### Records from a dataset
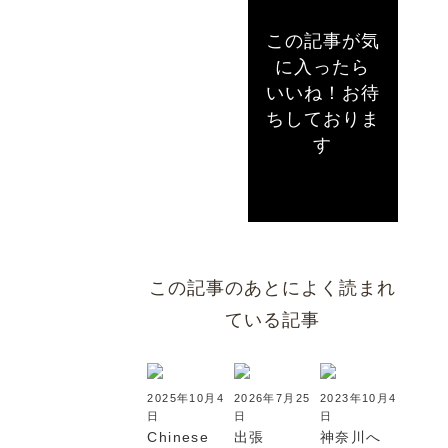
この記事が気
に入ったら
いいね！お待
ちしておりま
す
この記事のあとによく読まれ
ている記事
2025年10月4
2026年7月25
2023年10月4
日
日
日
Chinese
出張
神奈川へ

### WHAT THE TASK REQUIRES
Please repeat every record exactly as it stands, leaving out any pictures.

### REPLY TO THE TASK
この記事が気
に入ったら
いいね！お待
ちしておりま
す
この記事のあとによく読まれ
ている記事
2025年10月4
2026年7月25
2023年10月4
日
日
日
Chinese
出張
神奈川へ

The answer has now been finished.